Threaded Mode | Linear Mode

jte · (This post was last modified: 10-02-2023 10:38 PM by jte.)

(10-01-2023 06:09 PM)komame Wrote: I have a feeling that your response went further than the scope of my question…

(Note: after writing the bulk of this, I had an aha! Idea

moment: see the blue text below.)

more like: wandered off? Wink

Not an unfair call. There are a variety of types of benchmarks. A question to ask is: what is the purpose of the benchmark? If we're aiming to improve user experience, considering the chunks of code users will typically run is likely where to start. — or, more likely, approximations thereof: chunks of code we'd think similar to those users would run.

(10-01-2023 06:09 PM)komame Wrote: ⋮
I wasn't asking about optimizations but rather about a scenario where a simple example from the 'real world,' which executes quickly in a single iteration, has its timing disrupted by the internal handling of the loop iteration itself, which can constitute a significant portion of the measurement time. In such a case, it would be difficult to determine whether a change in development affected the measured operation or just the loop handling.

My comments regarding optimization has connections with several things, two being: 1. do PPL authors optimize their code using techniques like those I mentioned (e.g., loop unrolling [or, more precisely, are such techniques applied to code hotspots]) --- if so, benchmark sets including loop unrolled code would help the benchmark results better reflect "real world" use; and 2. will such optimization techniques improve run times of typical PPL code (e.g., how beneficial would automatic loop unrolling be?)?

If the benchmark collection included typical PPL code whose performance was impacted by loop overhead, and improvements could be made to reduce loop overhead, that would seem to be a good thing to make happen. (Or, at least, a good thing to monitor. And such benchmarks would be reflective of real-world use. So adjusting the system to benefit such code [to improve those benchmarks] would seem entirely appropriate.)
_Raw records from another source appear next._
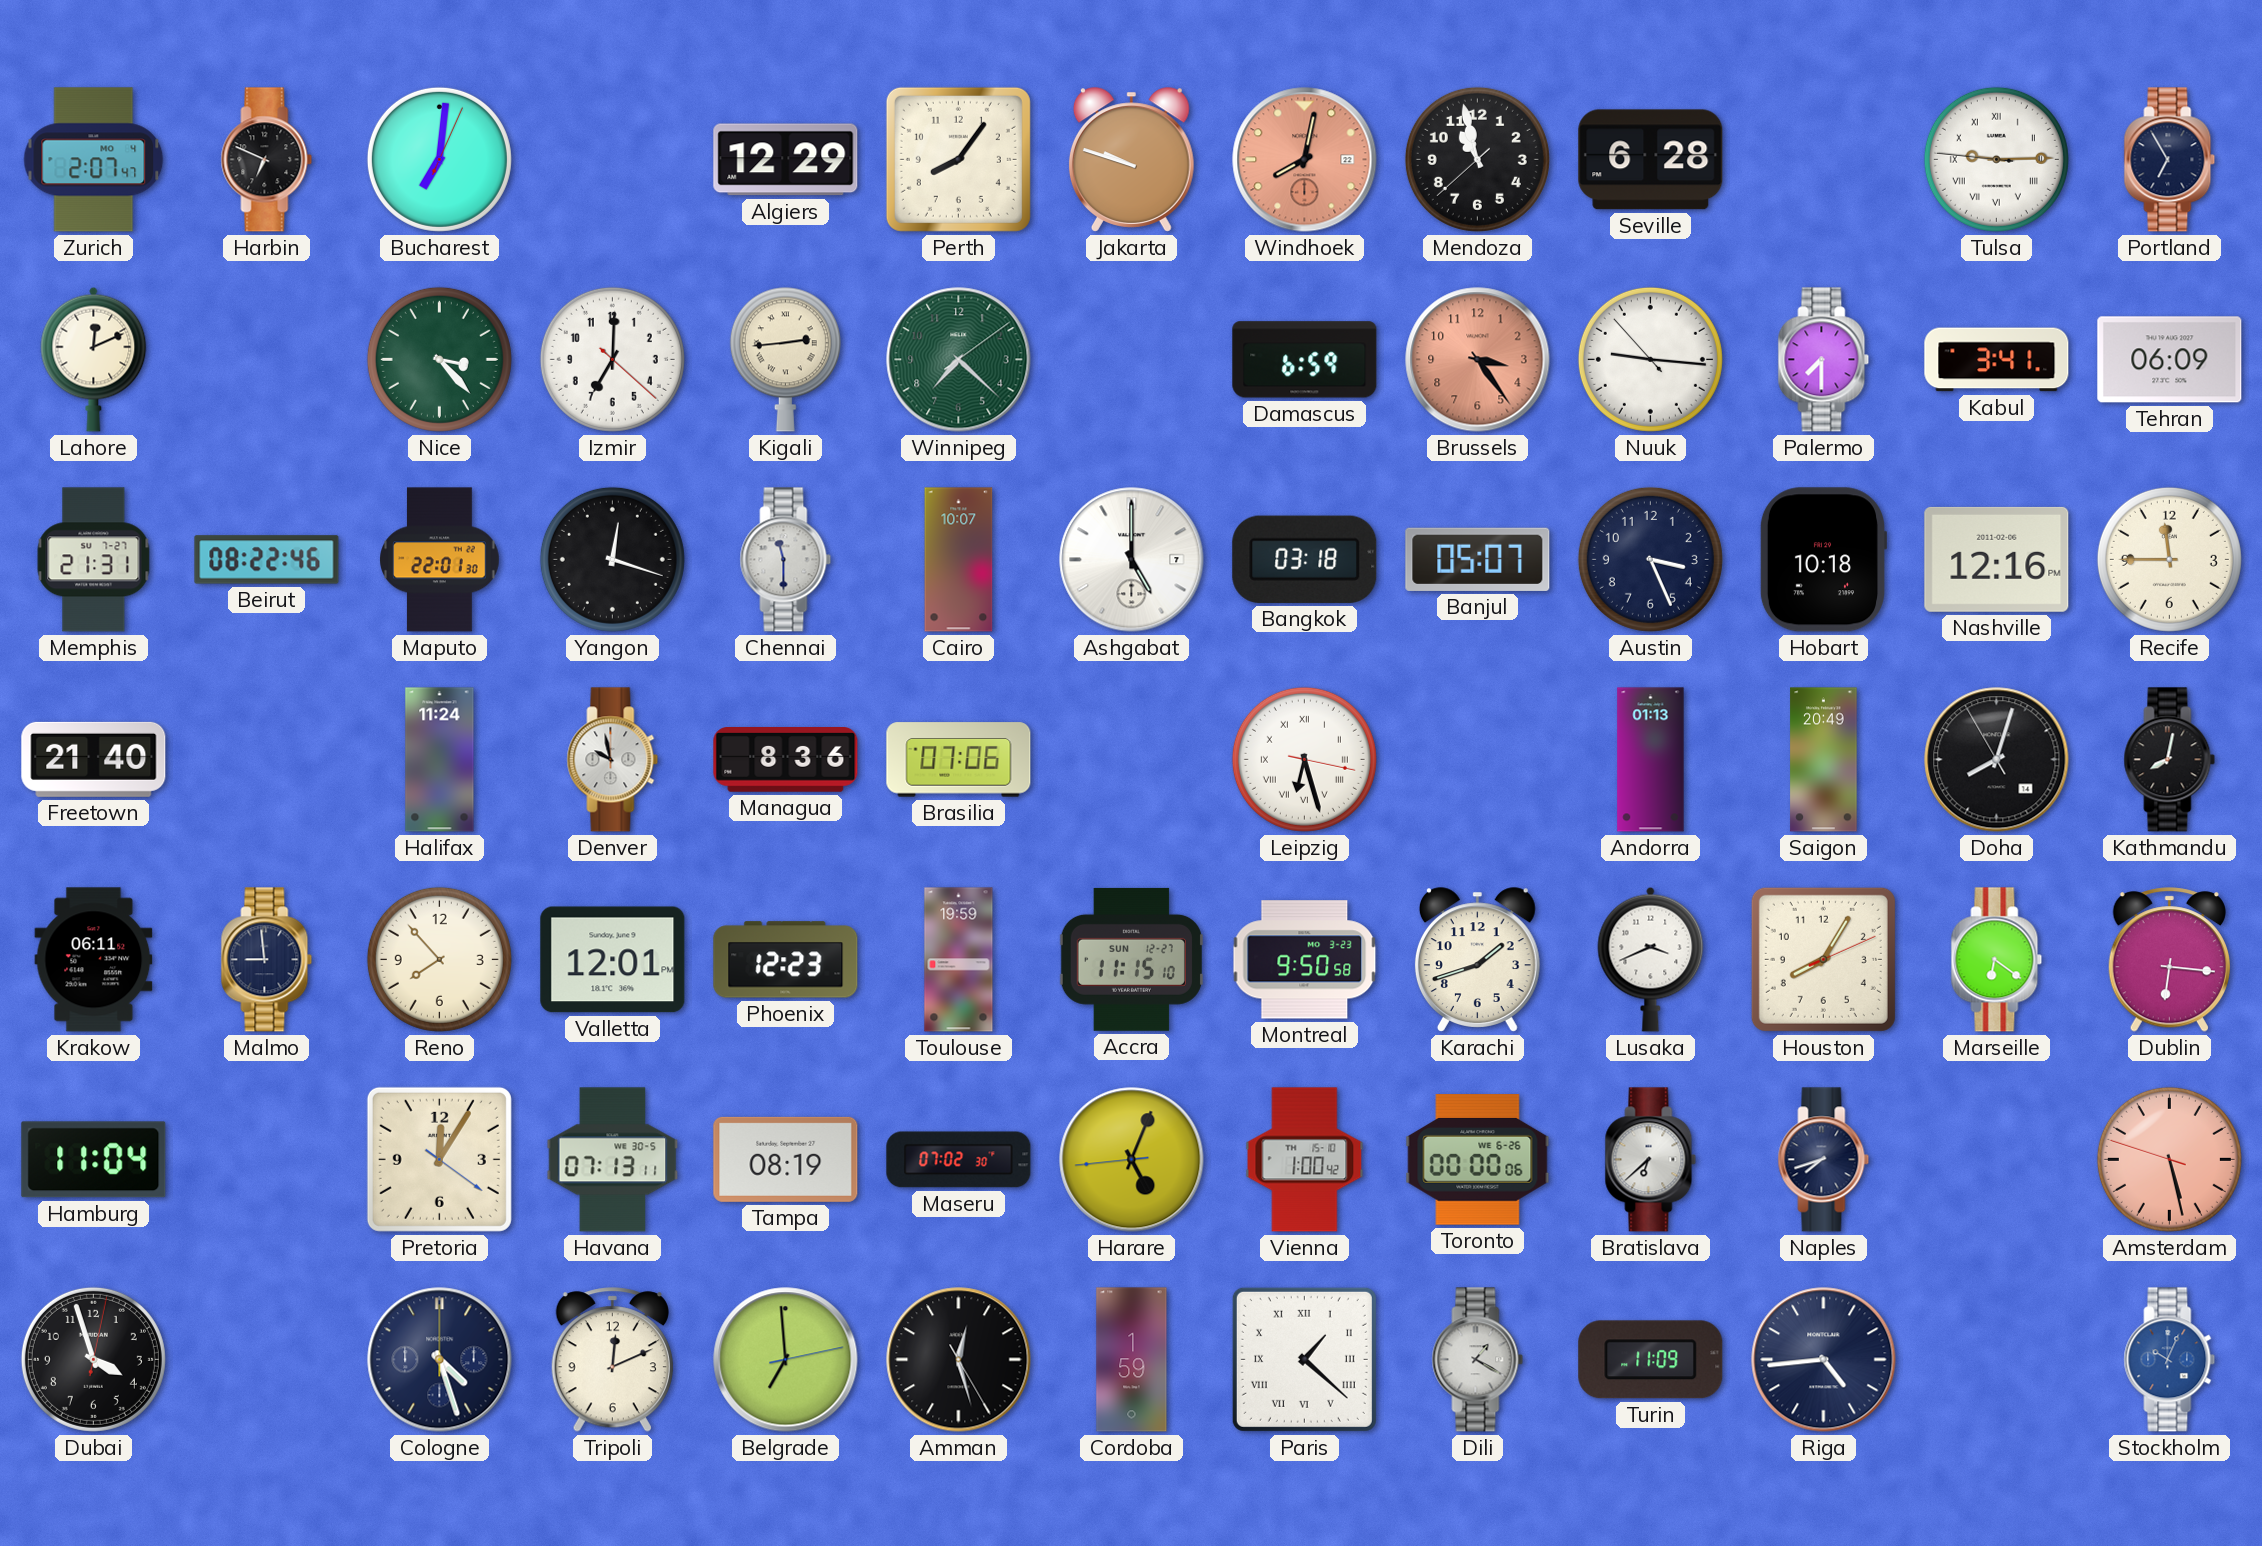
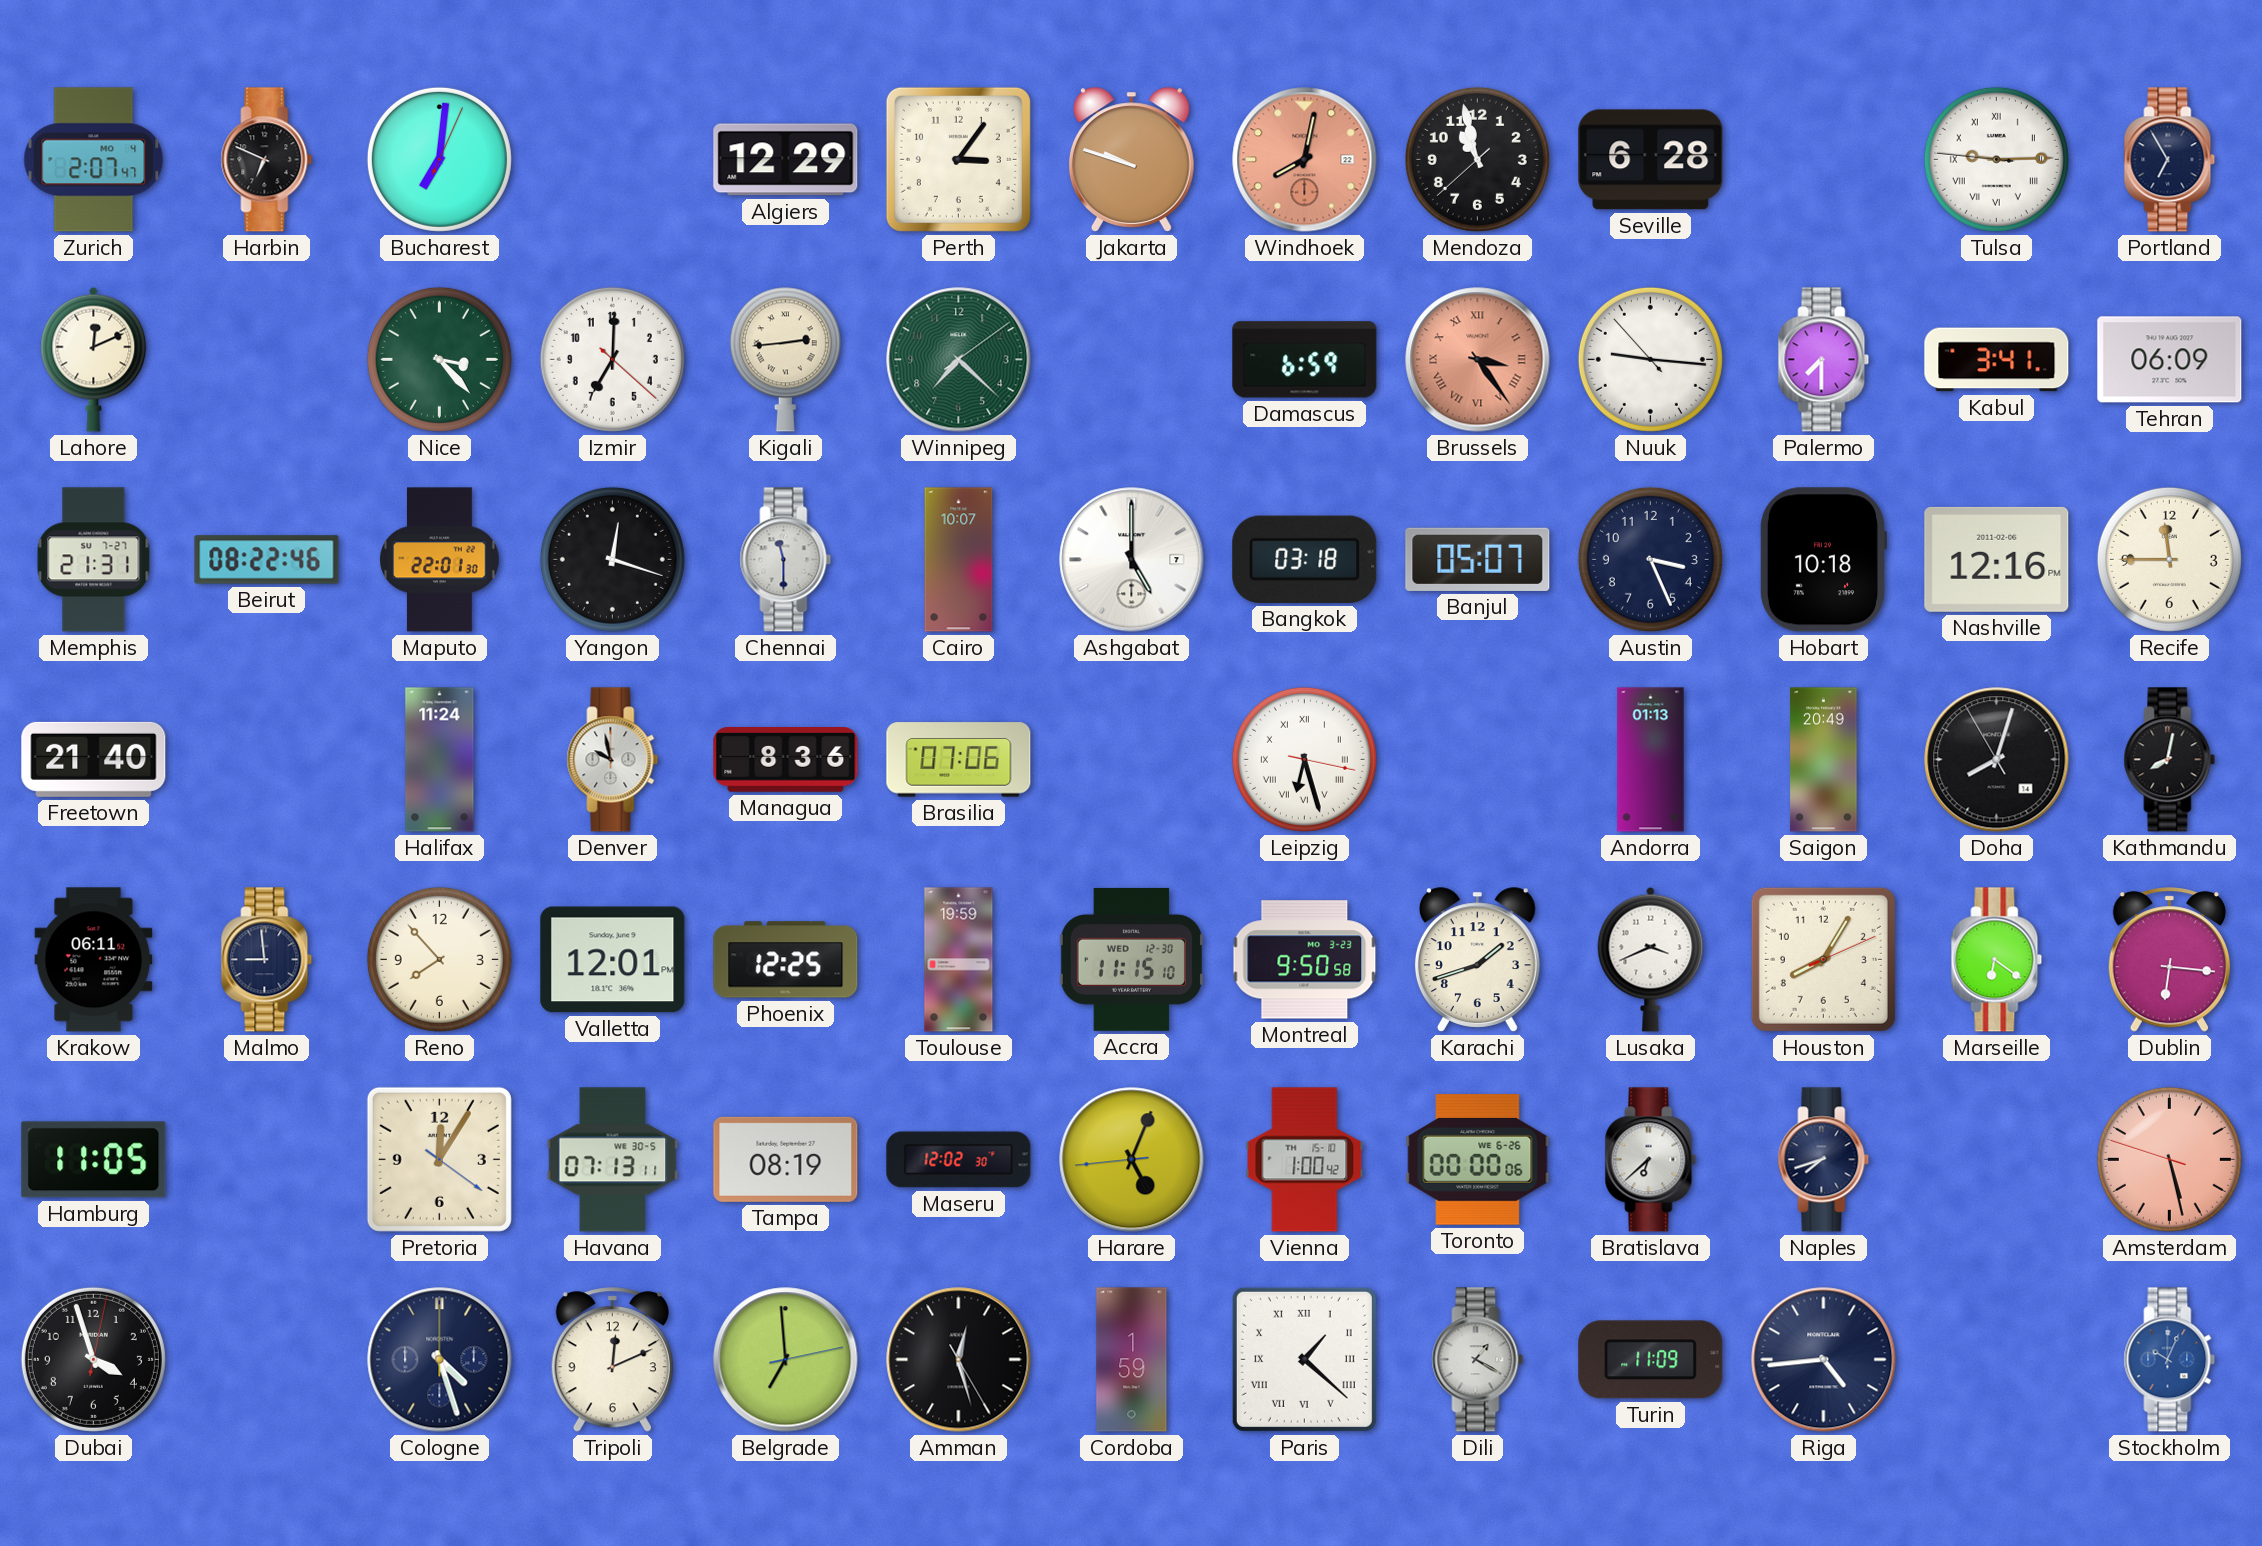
Perth: 8:06 -> 3:06
Brussels numerals: Arabic -> Roman
Phoenix: 12:23 -> 12:25
Accra date: SUN 12-27 -> WED 12-30
Hamburg: 11:04 -> 11:05
Maseru: 07:02 -> 12:02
If we're focused too much on one particular line, changes aimed at improving performance may well improve the performance of that one line, but at the cost of others. (At an abstract level, it's a bit like compression: performance is improved for some programs, but at the cost of others. Usually "the others" are not the sort of programs that are of concern [e.g., execute extremely quickly in any case], although this line of reasoning can become less abstract and more practical as performance improves.)

My plan was to have benchmarks run in the standard way as standard PPL programs (apps are also a possibility) on physical calculators so as to get measurements of the "whole picture" (well, as regards the performance of PPL programs on HP Primes). If we want to aim at code snippets, some other approaches are possible (do the looping outside of the PPL interpreter --- the graphing engines do this sort of thing, and also carry some interpreter state information across evaluations to avoid setup costs).

(10-01-2023 06:09 PM)komame Wrote: ⋮

Code:

EXPORT BENCHMARK() BEGIN FOR I FROM 1 TO 100 DO ΣLIST(MAKELIST(RANDOM(1),X,1,1000)) END; END;
write it as

Code:

EXPORT BENCHMARK() BEGIN FOR I FROM 1 TO 20 DO ΣLIST(MAKELIST(RANDOM(1),X,1,1000)) ΣLIST(MAKELIST(RANDOM(1),X,1,1000)) ΣLIST(MAKELIST(RANDOM(1),X,1,1000)) ΣLIST(MAKELIST(RANDOM(1),X,1,1000)) ΣLIST(MAKELIST(RANDOM(1),X,1,1000)) END; END;

This is precisely what I meant by loop unrolling (it is an example of loop unrolling), in case I wasn't clear.

(10-01-2023 06:09 PM)komame Wrote: ⋮
That's why I showed measurements for the variability in the speed of empty loops (without code inside) between different firmware versions because in the scenario described above, these changes can have a significant impact on measurement results and lead to incorrect conclusions (for example, you make a change in the firmware, and then you might think that due to that change, the operation being measured inside the loop takes longer, even though it operates at the same speed; it's just that the loop itself runs slower internally). Reducing the number of loop iterations while maintaining the same number of executions of the measured operation will result in a smaller impact of the loop handling on the measurement results.
However, perhaps I'm being overly precise with this...

As an abstract comment: automation (automated benchmarking) can help us get a better handle on variability as it is more practical to run more tests. (Both across revisions, but also how other factors influence performance.)

If there are a substantial number of benchmark programs, my intuition is that performance changes involving things like loop overhead would show up across a large swath of the results. Thinking on it now, it seems that if loop unrolling is to be used, having that explicitly mentioned in the specially-formatted benchmark comment lines would be proper. I was going to write a bit more about this, but then...

My aha! Idea

moment: I was assuming the goal wasn't to measure tiny snippets of fast code --- code small enough that putting it into a loop would substantially adjust its performance. (That the time spent for the entire "real world" use being measured is substantially affected by wrapping it in a loop that executes once.)